:: DATA EXCERPTS

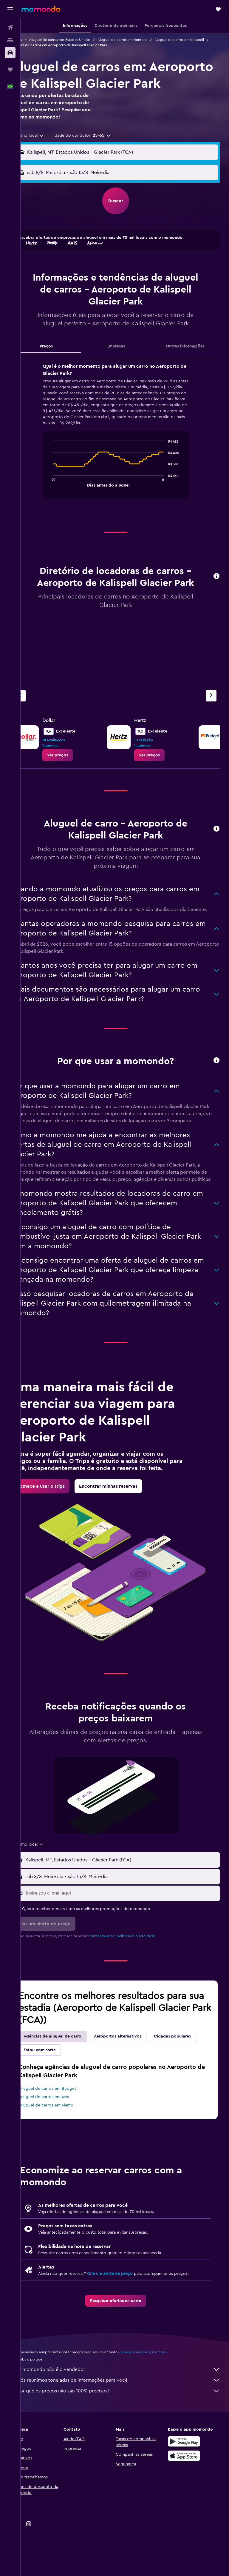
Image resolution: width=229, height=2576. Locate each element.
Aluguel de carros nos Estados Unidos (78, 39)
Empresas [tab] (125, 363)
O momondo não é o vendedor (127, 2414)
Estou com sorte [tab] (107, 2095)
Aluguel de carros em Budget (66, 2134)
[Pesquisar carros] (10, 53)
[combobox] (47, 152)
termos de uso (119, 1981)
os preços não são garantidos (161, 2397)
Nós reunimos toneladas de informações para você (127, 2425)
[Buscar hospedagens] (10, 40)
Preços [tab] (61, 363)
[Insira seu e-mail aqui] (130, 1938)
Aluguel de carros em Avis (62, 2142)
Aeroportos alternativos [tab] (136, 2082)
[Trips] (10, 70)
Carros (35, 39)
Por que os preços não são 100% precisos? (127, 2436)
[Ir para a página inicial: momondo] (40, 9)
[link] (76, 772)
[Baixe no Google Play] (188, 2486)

::::
:: DATA EXCERPTS

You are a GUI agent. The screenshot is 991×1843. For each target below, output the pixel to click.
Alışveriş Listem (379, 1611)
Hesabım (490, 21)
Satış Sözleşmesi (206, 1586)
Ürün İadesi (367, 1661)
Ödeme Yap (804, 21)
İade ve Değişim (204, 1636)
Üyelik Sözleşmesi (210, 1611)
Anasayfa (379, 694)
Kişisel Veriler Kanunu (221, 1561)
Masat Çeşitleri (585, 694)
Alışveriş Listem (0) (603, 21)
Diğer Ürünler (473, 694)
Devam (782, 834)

::::

**YOUR INSTRUCTIONS**: Restate word for word only the lines above from the line containing "Image resolution: width=229, height=2576." to the line containing "[Trips] (10, 70)", both of them included.

**RESULT OF THE EXERCISE**:
Image resolution: width=229, height=2576. Locate each element.
Aluguel de carros nos Estados Unidos (78, 39)
Empresas [tab] (125, 363)
O momondo não é o vendedor (127, 2414)
Estou com sorte [tab] (107, 2095)
Aluguel de carros em Budget (66, 2134)
[Pesquisar carros] (10, 53)
[combobox] (47, 152)
termos de uso (119, 1981)
os preços não são garantidos (161, 2397)
Nós reunimos toneladas de informações para você (127, 2425)
[Buscar hospedagens] (10, 40)
Preços [tab] (61, 363)
[Insira seu e-mail aqui] (130, 1938)
Aluguel de carros em Avis (62, 2142)
Aeroportos alternativos [tab] (136, 2082)
[Trips] (10, 70)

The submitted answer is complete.